Headshot image of Dr Felipe Tobar

You are invited to join I-X on-site or online via Teams for Dr Felipe Tobar’s Cutting-Edge Overviews & Tutorial Seminar, Optimal Transport for Machine Learning and Data Analysis. 

If you wish to attend in person, please register here for building access purposes. Registration will close on Sunday 2 February at 12:00 GMT.

Abstract:

Optimal transport (OT) provides a general-purpose framework to quantify the discrepancy between two probability distributions by “lifting” a distance defined on their support to the space of probability distributions. In the last decade, the impact of OT in machine learning (ML) cannot be overstated: current OT-powered extensions have been applied to GANs, VAEs, dimensionality reduction, and model selection with applications on genomics, health, finance, audio, robotics, and astrophysics. In this tutorial, I will introduce OT and show its use in the development of ML applications, all with the aim of encouraging the adoption of the OT toolbox by those using AI/ML tools in their scientific research. The tutorial will start with the usual formulations of OT and historical context, to then discuss metric properties, computational considerations, and the celebrated Wasserstein barycentre. We will see demonstrations of the main OT algorithms in the form of Jupyter Notebooks.

Bio:
Felipe Tobar is a Senior Lecturer in Machine Learning at the Department of Mathematics and I-X at Imperial.
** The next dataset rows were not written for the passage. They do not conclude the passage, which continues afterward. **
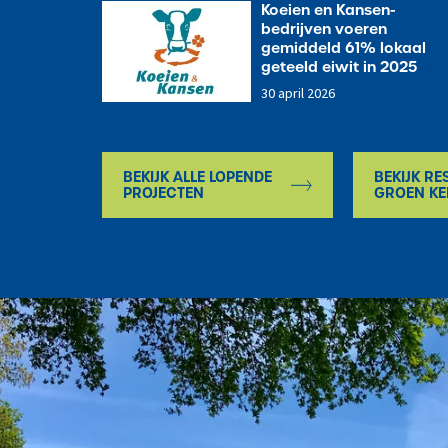
Koeien en Kansen-
bedrijven voeren
gemiddeld 61% lokaal
geteeld eiwit in 2025
4
30 april 2026
BEKIJK ALLE LOPENDE
BEKIJK RE
PROJECTEN
GROEN KE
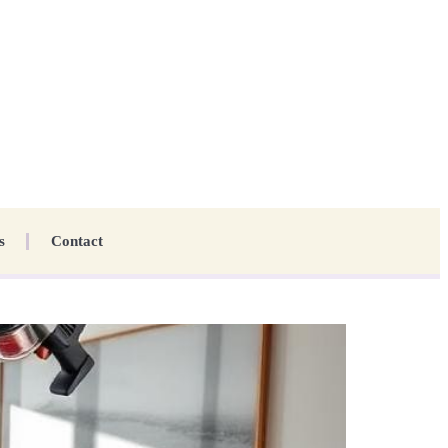
s
Contact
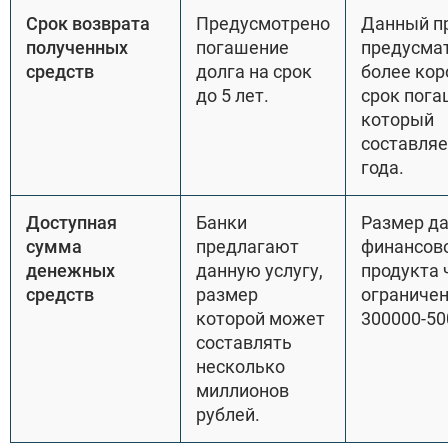
Срок возврата
Предусмотрено
Данный п
полученных
погашение
предусма
средств
долга на срок
более кор
до 5 лет.
срок пога
который
составляе
года.
Доступная
Банки
Размер д
сумма
предлагают
финансов
денежных
данную услугу,
продукта 
средств
размер
ограниче
которой может
300000-50
составлять
несколько
миллионов
рублей.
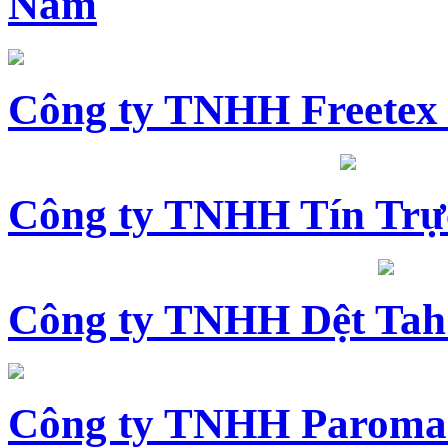
Nam
Công ty TNHH Freetex
Công ty TNHH Tín Trự
Công ty TNHH Dệt Tah
Công ty TNHH Paroma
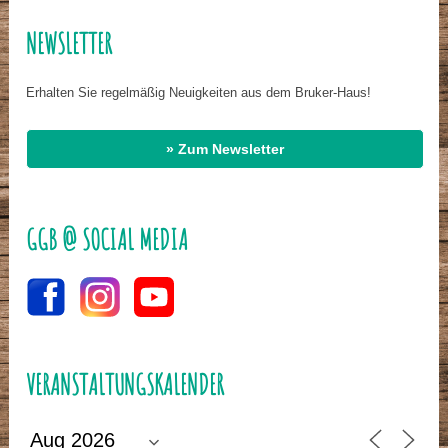
NEWSLETTER
Erhalten Sie regelmäßig Neuigkeiten aus dem Bruker-Haus!
» Zum Newsletter
GGB @ SOCIAL MEDIA
VERANSTALTUNGSKALENDER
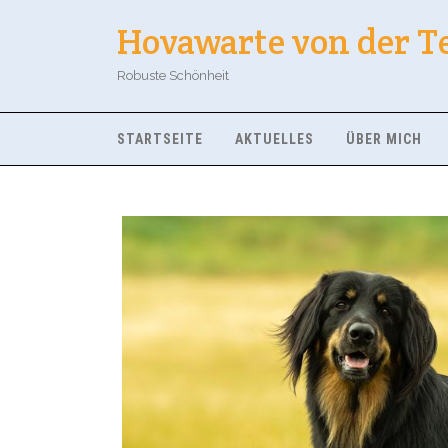
Hovawarte von der T
Robuste Schönheit
STARTSEITE
AKTUELLES
ÜBER MICH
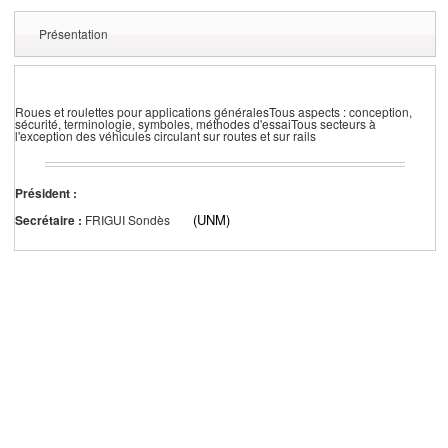
Présentation
Roues et roulettes pour applications généralesTous aspects : conception,
sécurité, terminologie, symboles, méthodes d'essaiTous secteurs à
l'exception des véhicules circulant sur routes et sur rails
Président :
(UNM)
Secrétaire :
FRIGUI Sondès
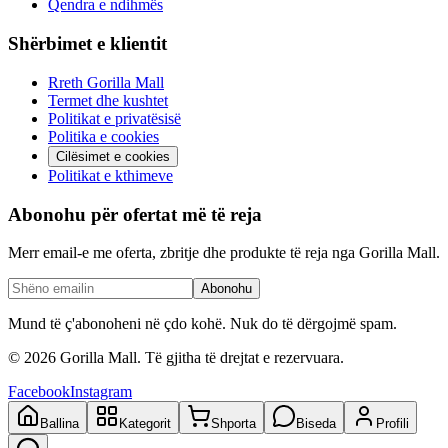
Qendra e ndihmës
Shërbimet e klientit
Rreth Gorilla Mall
Termet dhe kushtet
Politikat e privatësisë
Politika e cookies
Cilësimet e cookies
Politikat e kthimeve
Abonohu për ofertat më të reja
Merr email-e me oferta, zbritje dhe produkte të reja nga Gorilla Mall.
Abonohu
Mund të ç'abonoheni në çdo kohë. Nuk do të dërgojmë spam.
©
2026
Gorilla Mall. Të gjitha të drejtat e rezervuara.
Facebook
Instagram
Ballina
Kategorit
Shporta
Biseda
Profili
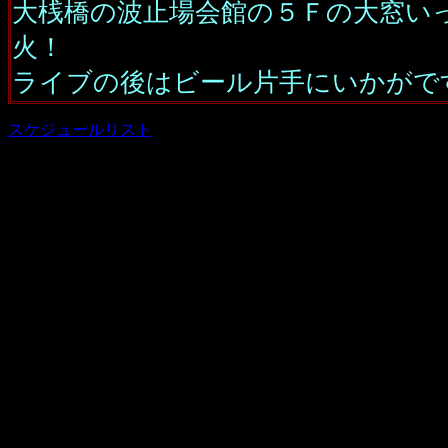
大桟橋の波止場会館の５Ｆの大窓い
火！
ライブの後はビール片手にいかがで
スケジュールリスト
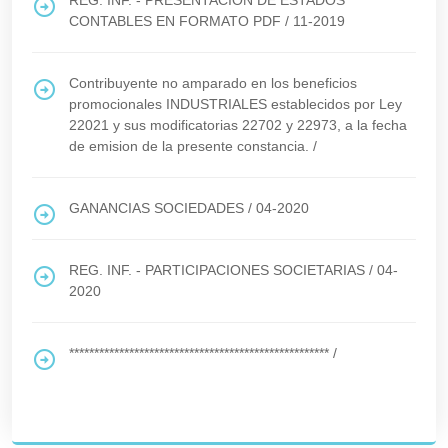
REG. INF. - PRESENTACION DE ESTADOS
CONTABLES EN FORMATO PDF
/
11-2019
Contribuyente no amparado en los beneficios
promocionales INDUSTRIALES establecidos por Ley
22021 y sus modificatorias 22702 y 22973, a la fecha
de emision de la presente constancia.
/
GANANCIAS SOCIEDADES
/
04-2020
REG. INF. - PARTICIPACIONES SOCIETARIAS
/
04-
2020
****************************************************
/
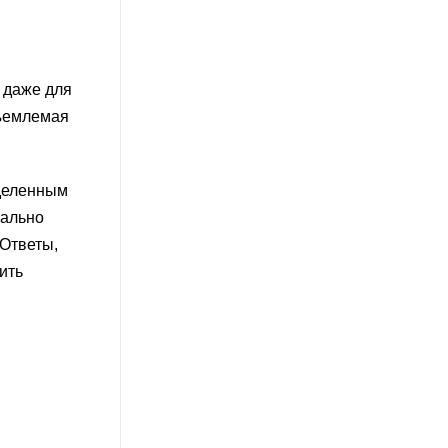
 даже для
тъемлемая
еделенным
нально
 Ответы,
ить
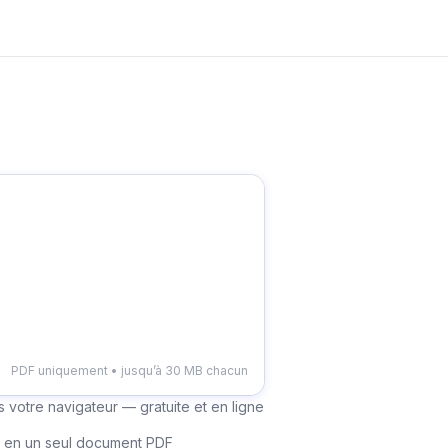
PDF uniquement • jusqu’à 30 MB chacun
votre navigateur — gratuite et en ligne
 en un seul document PDF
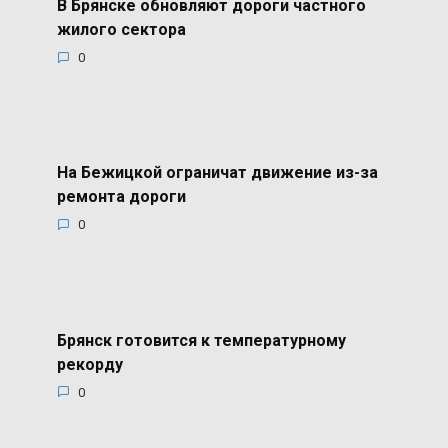
В Брянске обновляют дороги частного
жилого сектора
0
На Бежицкой ограничат движение из-за
ремонта дороги
0
Брянск готовится к температурному
рекорду
0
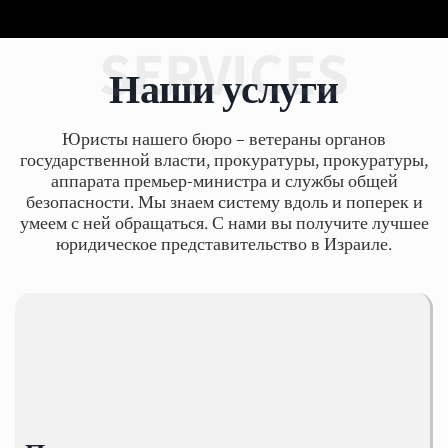
SERVICES
Наши услуги
Юристы нашего бюро – ветераны органов
государственной власти, прокуратуры, прокуратуры,
аппарата премьер-министра и службы общей
безопасности. Мы знаем систему вдоль и поперек и
умеем с ней обращаться. С нами вы получите лучшее
юридическое представительство в Израиле.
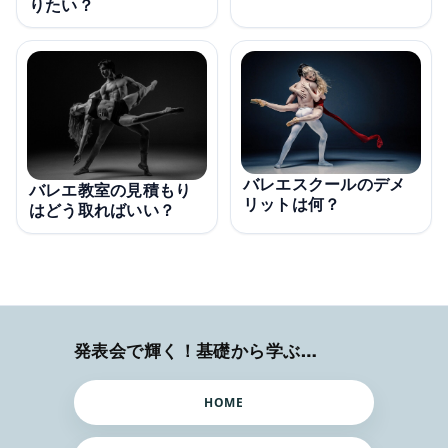
りたい？
バレエスクールのデメ
バレエ教室の見積もり
リットは何？
はどう取ればいい？
発表会で輝く！基礎から学ぶバレエ術
HOME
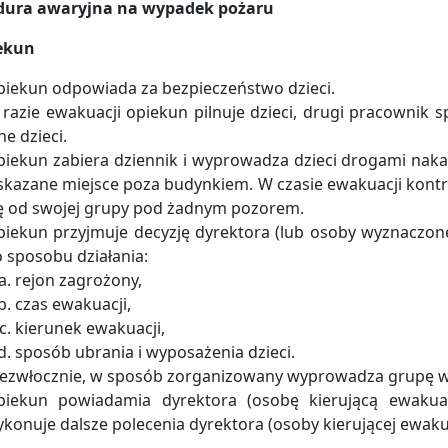
dura awaryjna na wypadek pożaru
iekun
iekun odpowiada za bezpieczeństwo dzieci.
razie ewakuacji opiekun pilnuje dzieci, drugi pracownik 
ne dzieci.
iekun zabiera dziennik i wyprowadza dzieci drogami na
kazane miejsce poza budynkiem. W czasie ewakuacji kontrol
ę od swojej grupy pod żadnym pozorem.
iekun przyjmuje decyzję dyrektora (lub osoby wyznaczon
 sposobu działania:
rejon zagrożony,
czas ewakuacji,
kierunek ewakuacji,
sposób ubrania i wyposażenia dzieci.
ezwłocznie, w sposób zorganizowany wyprowadza grupę w
piekun powiadamia dyrektora (osobę kierującą ewakuac
konuje dalsze polecenia dyrektora (osoby kierującej ewaku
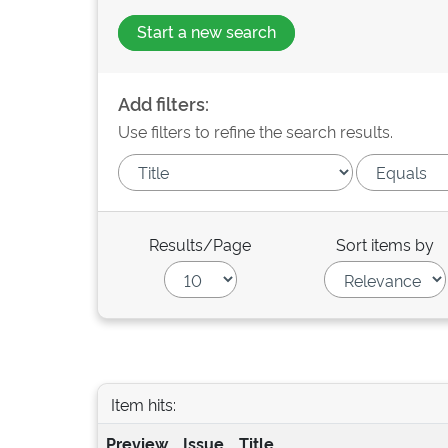
Start a new search
Add filters:
Use filters to refine the search results.
Results/Page
Sort items by
Item hits:
Preview
Issue
Title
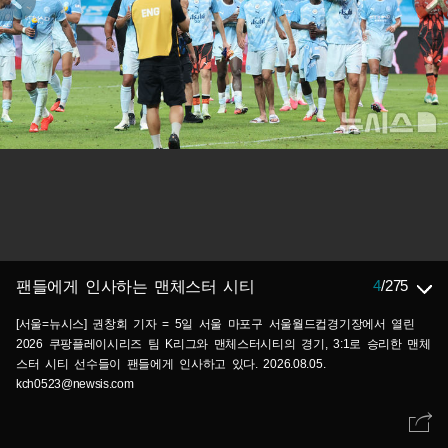
4
/
275
팬들에게 인사하는 맨체스터 시티
[서울=뉴시스] 권창회 기자 = 5일 서울 마포구 서울월드컵경기장에서 열린
2026 쿠팡플레이시리즈 팀 K리그와 맨체스터시티의 경기, 3:1로 승리한 맨체
스터 시티 선수들이 팬들에게 인사하고 있다. 2026.08.05.
kch0523@newsis.com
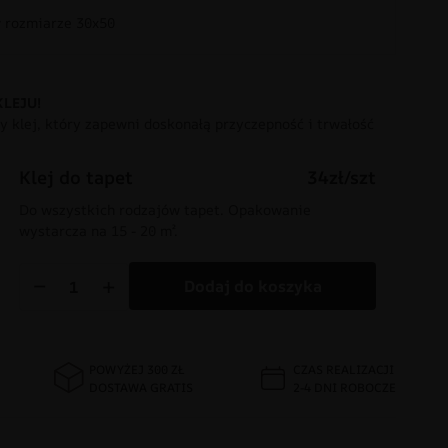
rozmiarze 30x50
KLEJU!
 klej, który zapewni doskonałą przyczepność i trwałość
Klej do tapet
34zł/szt
Do wszystkich rodzajów tapet. Opakowanie
wystarcza na 15 - 20 m².
−
+
Dodaj do koszyka
POWYŻEJ 300 ZŁ
CZAS REALIZACJI
DOSTAWA GRATIS
2-4 DNI ROBOCZE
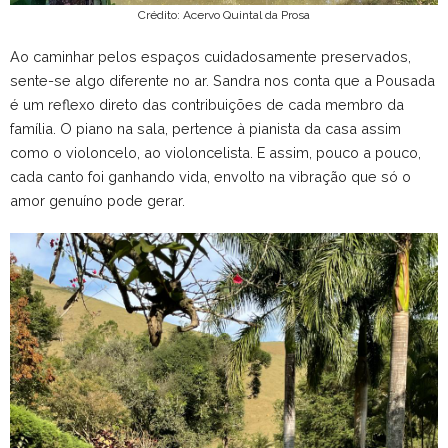
Crédito: Acervo Quintal da Prosa
Ao caminhar pelos espaços cuidadosamente preservados,
sente-se algo diferente no ar. Sandra nos conta que a Pousada
é um reflexo direto das contribuições de cada membro da
família. O piano na sala, pertence à pianista da casa assim
como o violoncelo, ao violoncelista. E assim, pouco a pouco,
cada canto foi ganhando vida, envolto na vibração que só o
amor genuíno pode gerar.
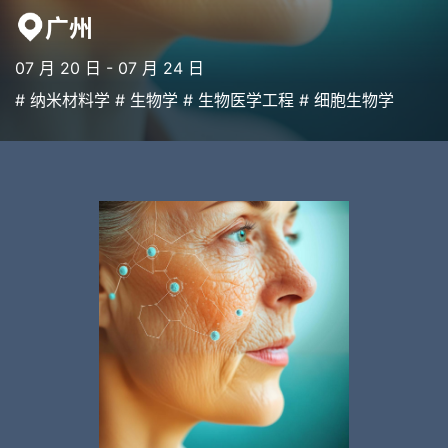
广州
07 月 20 日 - 07 月 24 日
# 纳米材料学 # 生物学 # 生物医学工程 # 细胞生物
学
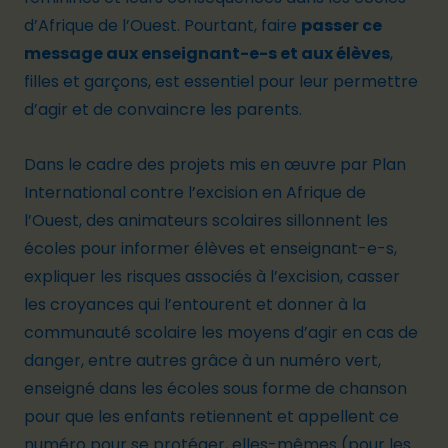
d’Afrique de l’Ouest. Pourtant, faire
passer ce
message aux enseignant-e-s et aux élèves
,
filles et garçons, est essentiel pour leur permettre
d’agir et de convaincre les parents.
Dans le cadre des projets mis en œuvre par Plan
International contre l’excision en Afrique de
l’Ouest, des animateurs scolaires sillonnent les
écoles pour informer élèves et enseignant-e-s,
expliquer les risques associés à l’excision, casser
les croyances qui l’entourent et donner à la
communauté scolaire les moyens d’agir en cas de
danger, entre autres grâce à un numéro vert,
enseigné dans les écoles sous forme de chanson
pour que les enfants retiennent et appellent ce
numéro pour se protéger, elles-mêmes (pour les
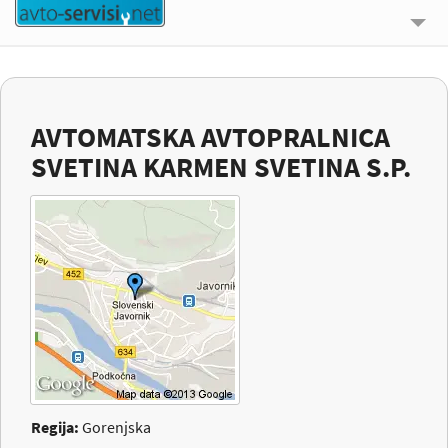
🔍 ISKALNIK
UPORABNE INFORMACIJE
AVTOMATSKA AVTOPRALNICA
O NAS
SVETINA KARMEN SVETINA S.P.
KONTAKT
PRIJAVI SE
Regija:
Gorenjska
Previously, he was an Associate Professor at Universidad de Chile (2021-2024), a Researcher at the Center for Mathematical Modeling (2016-2020), a postdoc at the Machine Learning Group, University of Cambridge (2015), and obtained his PhD in Signal Processing from Imperial in 2014. Felipe’s research lies in the intersection of Statistical Machine Learning and Signal Processing, including approximate inference, spectral estimation, optimal transport, diffusion models, and Gaussian processes. He has taught postgraduate courses on statistics, machine learning and deep generative models, and has led data science projects on conservation, health, astronomy, gender studies, and retail.